Шелъ я по улицѣ незнакомой
И вдругъ услышалъ вороній грай,
И звоны лютни, и дальніе громы,
Передо мною летѣлъ трамвай.
Какъ я вскочилъ на его подножку,
Было загадкою для меня,
Въ воздухѣ огненную дорожку
Онъ оставлялъ и при свѣтѣ дня.
Мчался онъ бурей темной,
крылатой,
Онъ заблудился въ безднѣ временъ…
Остановите, вагоновожатый,
Остановите сейчасъ вагонъ.
Поздно. Ужъ мы обогнули стѣну,
Мы проскочили сквозь рощу пальмъ,
Черезъ Неву, черезъ Нилъ и Сену
Мы прогремѣли по тремъ мостамъ.
И, промелькнувъ у оконной рамы,
Бросилъ намъ вслѣдъ пытливый
взглядъ
Нищій старикъ, — конечно тотъ
самый,
Что умеръ въ Бейрутѣ годъ назадъ.
Гдѣ я? Такъ томно и такъ тревожно
Сердце мое стучитъ въ отвѣтъ:
Видишь вокзалъ, на которомъ можно
Въ Индію Духа купить билетъ?
. . .
Понялъ теперь я: наша свобода
Только оттуда бьющій свѣтъ,
Люди и тѣни стоятъ у входа
Въ зоологическій садъ планетъ.
И сразу вѣтеръ знакомый и
сладкій,
И за мостомъ летитъ на меня
Всадника длань въ желѣзной
перчаткѣ
И два копыта его коня.
«Заблудившiйся трамвай»
Николай Гумилевъ
Вокзал Гатчино
Варшавской железной дороги
Лето 1908 года, город Елисаветинск
Таврической губернии, затем — город Гатчино
Санкт-Петербургской.
Протяжный, с надрывом, паровозный
гудок. «У-у-уезжайу-у-у!..» И пых, пых, пых — клубы дыма. И
тёмно-зелёные пыльные вагоны, и низкая платформа славного града
Елисаветинска, что в не менее славной Таврической губернии.

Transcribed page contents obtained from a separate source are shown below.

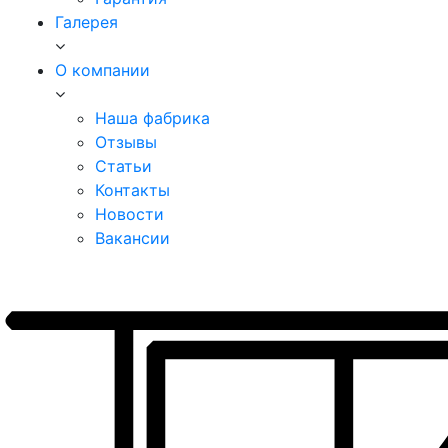
Галерея
О компании
Наша фабрика
Отзывы
Статьи
Контакты
Новости
Вакансии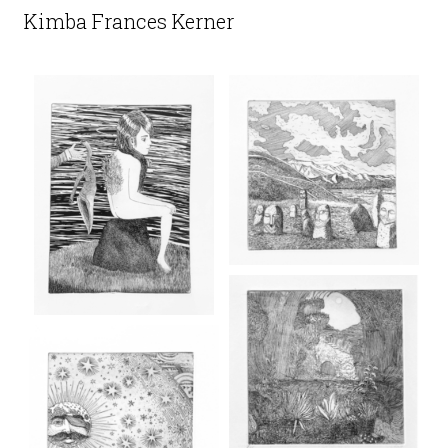
Kimba Frances Kerner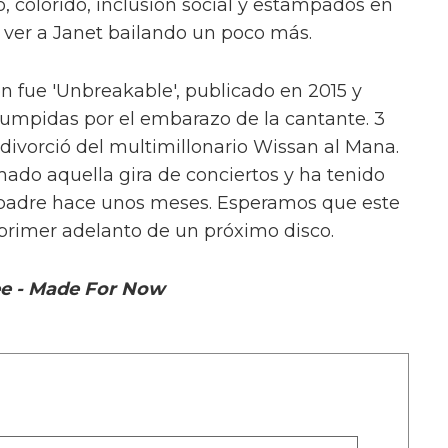
, colorido, inclusión social y estampados en
ver a Janet bailando un poco más.
n fue 'Unbreakable', publicado en 2015 y
rumpidas por el embarazo de la cantante. 3
divorció del multimillonario Wissan al Mana.
ado aquella gira de conciertos y ha tenido
u padre hace unos meses. Esperamos que este
 primer adelanto de un próximo disco.
e - Made For Now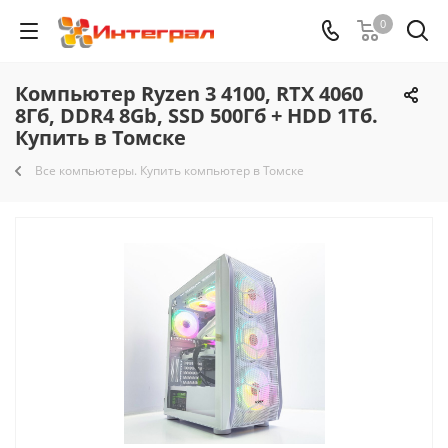
0
Компьютер Ryzen 3 4100, RTX 4060
8Гб, DDR4 8Gb, SSD 500Гб + HDD 1Тб.
Купить в Томске
Все компьютеры. Купить компьютер в Томске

Палит солнце, жарит так, как будто
дало слово прокалить всё внизу, точно в печке, где обжигают кирпич.
Вдоль вагонов, несмотря на старания обливающихся пóтом городовых,
гомонит настоящий рынок:
— Гарбузов! Кому гарбузов! Гарбузов
сладких!..
— Кавуны, кавуны красные, со хрустом!
Язык проглотишь!
— Насіння розжарені!.. Семечки
калёные!..
— Пироги подовые, пироги
подовые!..
Возле синего вагона (что означало —
вагона первого класса) толпилась «чистая» публика, дамы в шляпках,
господа в добротных костюмах, хоть и изнывавшие от жары. Были тут и
офицеры в повседневно-оливковом, перетянутые ремнями; занесены уже
носильщиками внутрь кожаные кофры, устроен багаж, и текут последние
самые томительные минуты перед третьим, последним звонком.
Бывший ученик 3-ей Елисаветинской
военной гимназии Фёдор Солонов, одиннадцати лет от роду, был
совершенно счастлив.
Счастливее, чем в первый день
каникул. Счастливее, чем получив «отлично» по математике у
занудливого придиры Пшендишевского, обожавшего лепить колы.
Счастливее, чем став первым в гимназическом стрелковом смотру.